A modernist painter, Peter J. Keenan also worked as a cartoonist and journalist. A native of Ireland, he served as a captain in the Royal Irish Rifles during World War I and knew James Joyce, Ezra Pound, and J.B. Yeats. In 1922 he moved to the United States, settling in Bucks County. Keenan was a part of the original group of New Hope modernists known as the Independents, painting murals and portraits with the group. A sports cartoonist for the Philadelphia Bulletin, Keenan's widely circulated freelance cartoons could be found in magazines from the Farm Journal to the Saturday Evening Post. He also sketched the Lindbergh kidnapping trial of Bruno Hauptmann for sixty-seven newspapers.

Keenan actively supported the New Hope artistic community.

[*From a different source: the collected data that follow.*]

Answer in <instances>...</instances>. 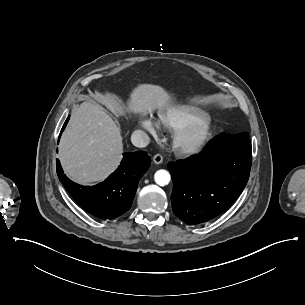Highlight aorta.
Returning <instances> with one entry per match:
<instances>
[{
	"label": "aorta",
	"mask_w": 305,
	"mask_h": 305,
	"mask_svg": "<svg viewBox=\"0 0 305 305\" xmlns=\"http://www.w3.org/2000/svg\"><path fill=\"white\" fill-rule=\"evenodd\" d=\"M155 182L160 186H165L169 184L171 176L166 170H158L154 175Z\"/></svg>",
	"instance_id": "1"
}]
</instances>
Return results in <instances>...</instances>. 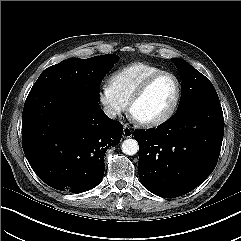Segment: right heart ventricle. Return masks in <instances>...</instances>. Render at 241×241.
<instances>
[{"instance_id":"right-heart-ventricle-1","label":"right heart ventricle","mask_w":241,"mask_h":241,"mask_svg":"<svg viewBox=\"0 0 241 241\" xmlns=\"http://www.w3.org/2000/svg\"><path fill=\"white\" fill-rule=\"evenodd\" d=\"M162 71L158 66L135 62L115 71L110 77V84L117 93L129 103L140 85L151 75Z\"/></svg>"}]
</instances>
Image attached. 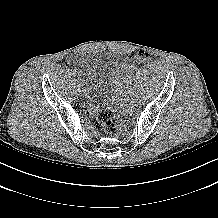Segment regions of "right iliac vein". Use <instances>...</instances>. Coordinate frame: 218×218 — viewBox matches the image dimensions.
Instances as JSON below:
<instances>
[{
	"label": "right iliac vein",
	"mask_w": 218,
	"mask_h": 218,
	"mask_svg": "<svg viewBox=\"0 0 218 218\" xmlns=\"http://www.w3.org/2000/svg\"><path fill=\"white\" fill-rule=\"evenodd\" d=\"M78 79L80 80V78H79V77H78ZM81 85H82V84H81V80H80L79 87H81Z\"/></svg>",
	"instance_id": "1"
}]
</instances>
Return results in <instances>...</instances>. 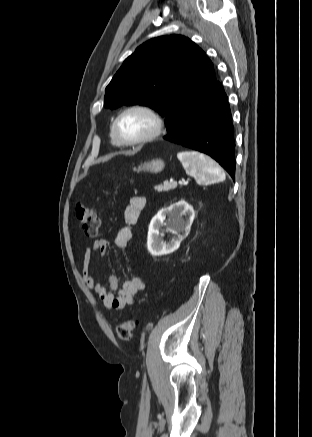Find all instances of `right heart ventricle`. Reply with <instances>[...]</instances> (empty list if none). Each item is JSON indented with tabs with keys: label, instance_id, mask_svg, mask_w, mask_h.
Here are the masks:
<instances>
[{
	"label": "right heart ventricle",
	"instance_id": "obj_1",
	"mask_svg": "<svg viewBox=\"0 0 312 437\" xmlns=\"http://www.w3.org/2000/svg\"><path fill=\"white\" fill-rule=\"evenodd\" d=\"M110 141L113 146L119 147L122 145L114 132L113 125L110 128Z\"/></svg>",
	"mask_w": 312,
	"mask_h": 437
}]
</instances>
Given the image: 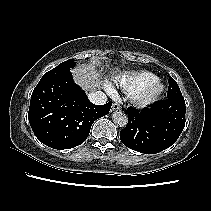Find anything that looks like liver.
<instances>
[{
	"label": "liver",
	"instance_id": "1",
	"mask_svg": "<svg viewBox=\"0 0 211 211\" xmlns=\"http://www.w3.org/2000/svg\"><path fill=\"white\" fill-rule=\"evenodd\" d=\"M74 81L86 91H94L102 84L100 80V73L97 72L95 66L92 64L88 66H80L72 71Z\"/></svg>",
	"mask_w": 211,
	"mask_h": 211
}]
</instances>
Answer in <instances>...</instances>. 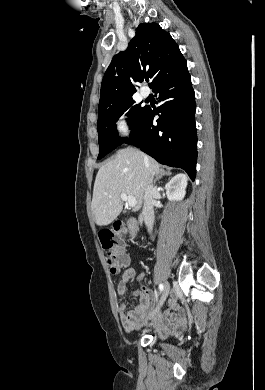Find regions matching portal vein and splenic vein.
Here are the masks:
<instances>
[{
  "instance_id": "obj_1",
  "label": "portal vein and splenic vein",
  "mask_w": 265,
  "mask_h": 390,
  "mask_svg": "<svg viewBox=\"0 0 265 390\" xmlns=\"http://www.w3.org/2000/svg\"><path fill=\"white\" fill-rule=\"evenodd\" d=\"M120 197H121V199H122L123 201H125V202L128 204V206H130V207H135L136 204H137L135 197L129 196V195H127L126 193H121Z\"/></svg>"
}]
</instances>
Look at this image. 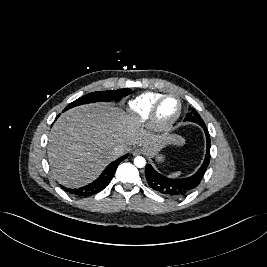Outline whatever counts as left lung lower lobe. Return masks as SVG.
<instances>
[{
	"mask_svg": "<svg viewBox=\"0 0 267 267\" xmlns=\"http://www.w3.org/2000/svg\"><path fill=\"white\" fill-rule=\"evenodd\" d=\"M204 129L207 140L206 155L198 171L187 178H168L158 173L150 164L145 168V176L149 186L167 197H183L191 193L201 182L210 161V135L205 123L200 124Z\"/></svg>",
	"mask_w": 267,
	"mask_h": 267,
	"instance_id": "1",
	"label": "left lung lower lobe"
}]
</instances>
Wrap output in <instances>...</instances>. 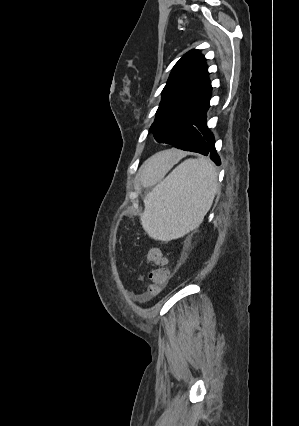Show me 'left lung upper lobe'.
Instances as JSON below:
<instances>
[{"label":"left lung upper lobe","instance_id":"obj_1","mask_svg":"<svg viewBox=\"0 0 299 426\" xmlns=\"http://www.w3.org/2000/svg\"><path fill=\"white\" fill-rule=\"evenodd\" d=\"M211 90L204 56L196 49L187 52L173 67L162 91L156 118L149 130L155 140L171 144L209 103Z\"/></svg>","mask_w":299,"mask_h":426}]
</instances>
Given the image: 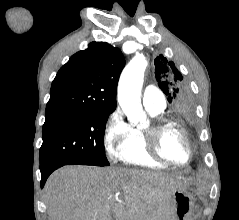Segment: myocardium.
<instances>
[{"label": "myocardium", "mask_w": 239, "mask_h": 220, "mask_svg": "<svg viewBox=\"0 0 239 220\" xmlns=\"http://www.w3.org/2000/svg\"><path fill=\"white\" fill-rule=\"evenodd\" d=\"M175 128L182 136L187 147V158L183 162H175L167 158L160 149V139L165 130ZM146 149L151 157L167 165L181 167L188 164L192 158V146L186 129L177 121L163 116L152 117L142 128Z\"/></svg>", "instance_id": "f54148a6"}]
</instances>
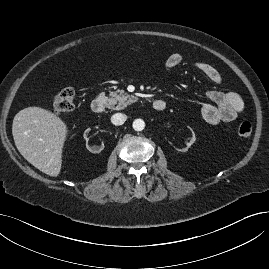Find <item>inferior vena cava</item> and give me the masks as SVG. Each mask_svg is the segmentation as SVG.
Returning a JSON list of instances; mask_svg holds the SVG:
<instances>
[{"label": "inferior vena cava", "instance_id": "obj_1", "mask_svg": "<svg viewBox=\"0 0 269 269\" xmlns=\"http://www.w3.org/2000/svg\"><path fill=\"white\" fill-rule=\"evenodd\" d=\"M126 119H127V116L125 114L116 113L112 115L111 122L112 124L119 126V125H122L126 121Z\"/></svg>", "mask_w": 269, "mask_h": 269}]
</instances>
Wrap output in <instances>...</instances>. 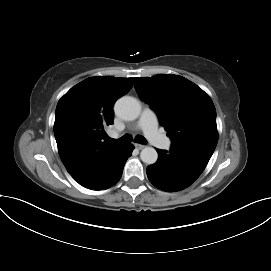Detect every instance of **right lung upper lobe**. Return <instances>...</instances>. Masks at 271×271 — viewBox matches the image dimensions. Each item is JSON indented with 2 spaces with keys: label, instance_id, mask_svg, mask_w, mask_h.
<instances>
[{
  "label": "right lung upper lobe",
  "instance_id": "1",
  "mask_svg": "<svg viewBox=\"0 0 271 271\" xmlns=\"http://www.w3.org/2000/svg\"><path fill=\"white\" fill-rule=\"evenodd\" d=\"M134 78L91 77L58 102L54 134L60 158L79 183L92 176L122 145L105 140L113 105L133 86Z\"/></svg>",
  "mask_w": 271,
  "mask_h": 271
}]
</instances>
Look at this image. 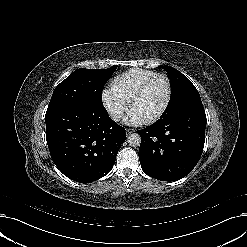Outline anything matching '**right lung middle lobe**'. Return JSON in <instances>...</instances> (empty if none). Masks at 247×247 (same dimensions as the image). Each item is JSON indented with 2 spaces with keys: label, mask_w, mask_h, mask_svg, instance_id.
I'll return each instance as SVG.
<instances>
[{
  "label": "right lung middle lobe",
  "mask_w": 247,
  "mask_h": 247,
  "mask_svg": "<svg viewBox=\"0 0 247 247\" xmlns=\"http://www.w3.org/2000/svg\"><path fill=\"white\" fill-rule=\"evenodd\" d=\"M115 70L116 66L75 70L55 88L47 111L62 106H103V87Z\"/></svg>",
  "instance_id": "obj_1"
}]
</instances>
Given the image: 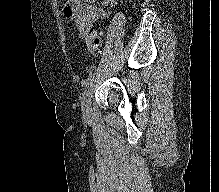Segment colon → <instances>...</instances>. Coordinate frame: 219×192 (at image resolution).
I'll use <instances>...</instances> for the list:
<instances>
[{"mask_svg":"<svg viewBox=\"0 0 219 192\" xmlns=\"http://www.w3.org/2000/svg\"><path fill=\"white\" fill-rule=\"evenodd\" d=\"M91 37H92L90 43L91 52L99 50L102 46V39L100 33L97 30H93L91 33Z\"/></svg>","mask_w":219,"mask_h":192,"instance_id":"obj_1","label":"colon"}]
</instances>
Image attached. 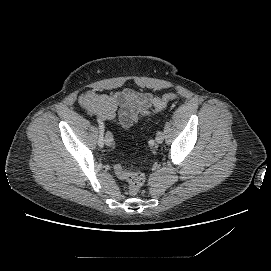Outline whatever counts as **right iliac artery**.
<instances>
[{
  "instance_id": "obj_1",
  "label": "right iliac artery",
  "mask_w": 271,
  "mask_h": 271,
  "mask_svg": "<svg viewBox=\"0 0 271 271\" xmlns=\"http://www.w3.org/2000/svg\"><path fill=\"white\" fill-rule=\"evenodd\" d=\"M97 122L99 124V140H98V145L100 147H103V145H104V131H105L104 128L105 127H104L103 121L100 118L97 119Z\"/></svg>"
}]
</instances>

During the Great Depression, he fought hard for the area to receive a fair allotment of WPA funds and served as a local director of the Public Works Art Project of the WPA. As founding publisher and editor of the New Hope magazine, he was instrumental in further establishing the importance of the new art colony in the eyes of the art world.


Education & Community

Education and Training
Royal Hibernian Academy, Ireland
Slade School of Art, University of London, Army scholarship, 1916-1920

Connection to Bucks County
Peter Keenan moved to New Hope in 1932, where he lived on the canal above Center Bridge. He was a part of the original group of New Hope modernist painters known as the Independents. Keenan was very active in supporting the New Hope artistic community. During the Great Depression, he fought hard for the area to receive a fair allotment of WPA funds and served as a local director of the Public Works Art Project of the WPA. As founding publisher and editor of the New Hope magazine, he was instrumental in further establishing the importance of the new art colony in the eyes of the art world. After a seven-year return to Ireland in the 1940s, Keenan moved back to Bucks county, living in Doylestown until 1950, when he returned to New Hope.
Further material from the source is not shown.